Given data.
········
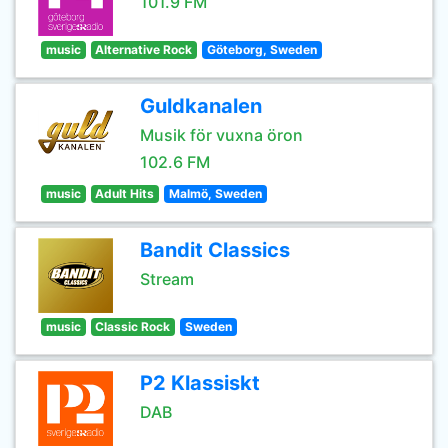
101.9 FM
music
Alternative Rock
Göteborg, Sweden
Guldkanalen
Musik för vuxna öron
102.6 FM
music
Adult Hits
Malmö, Sweden
Bandit Classics
Stream
music
Classic Rock
Sweden
P2 Klassiskt
DAB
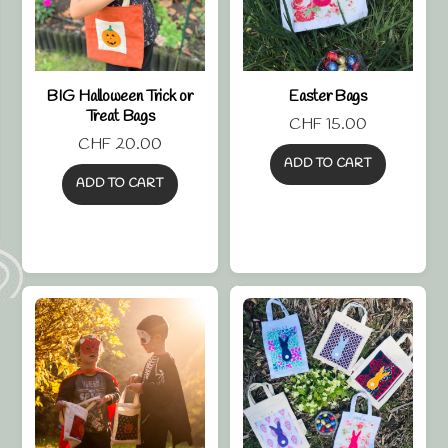
BIG Halloween Trick or
Easter Bags
Treat Bags
CHF
15.00
CHF
20.00
ADD TO CART
ADD TO CART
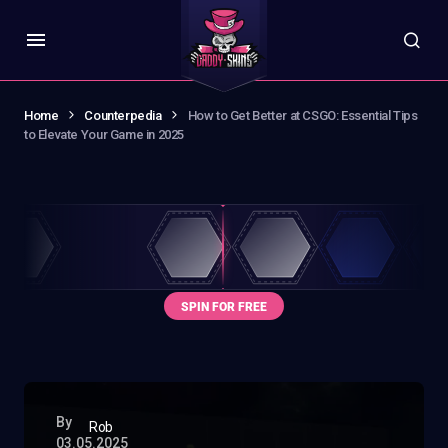
Home
Counterpedia
How to Get Better at CSGO: Essential Tips
to Elevate Your Game in 2025
By
Rob
03.05.2025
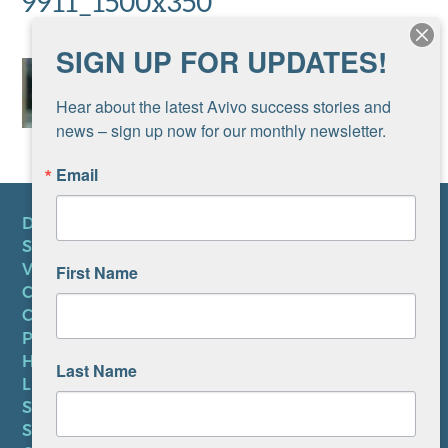
9911_1500x350
SIGN UP FOR UPDATES!
Hear about the latest Avivo success stories and 
news – sign up now for our monthly newsletter.
Email
DONATE
SUBSCRIBE TO NEWSLETTER
VOLUNTEER
First Name
CAREERS AT AVIVO
CONTACT US
PRIVACY POLICY
HIPAA NOTICE
Last Name
LEP PLAN
SMS TERMS OF SERVICE
SMS PRIVACY POLICY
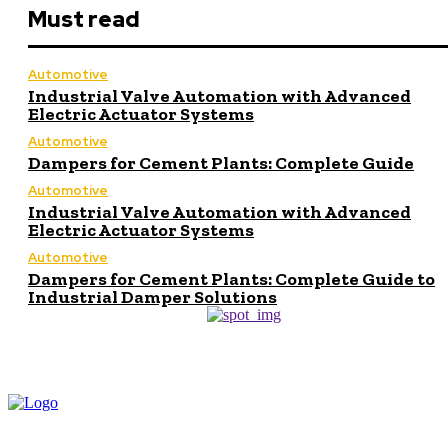
Must read
Automotive
Industrial Valve Automation with Advanced
Electric Actuator Systems
Automotive
Dampers for Cement Plants: Complete Guide
Automotive
Industrial Valve Automation with Advanced
Electric Actuator Systems
Automotive
Dampers for Cement Plants: Complete Guide to
Industrial Damper Solutions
········
Task to complete. With the pictures omitted, copy the entries above exactly from the line containing "Malmö, Sweden" through the line containing "SIGN UP FOR UPDATES!", both lines included.

Completed task.
Malmö, Sweden
Bandit Classics
Stream
music
Classic Rock
Sweden
P2 Klassiskt
DAB
BIG Halloween Trick or
Easter Bags
Treat Bags
CHF
15.00
CHF
20.00
ADD TO CART
ADD TO CART
Home
Counterpedia
How to Get Better at CSGO: Essential Tips
to Elevate Your Game in 2025
By
Rob
03.05.2025
9911_1500x350
SIGN UP FOR UPDATES!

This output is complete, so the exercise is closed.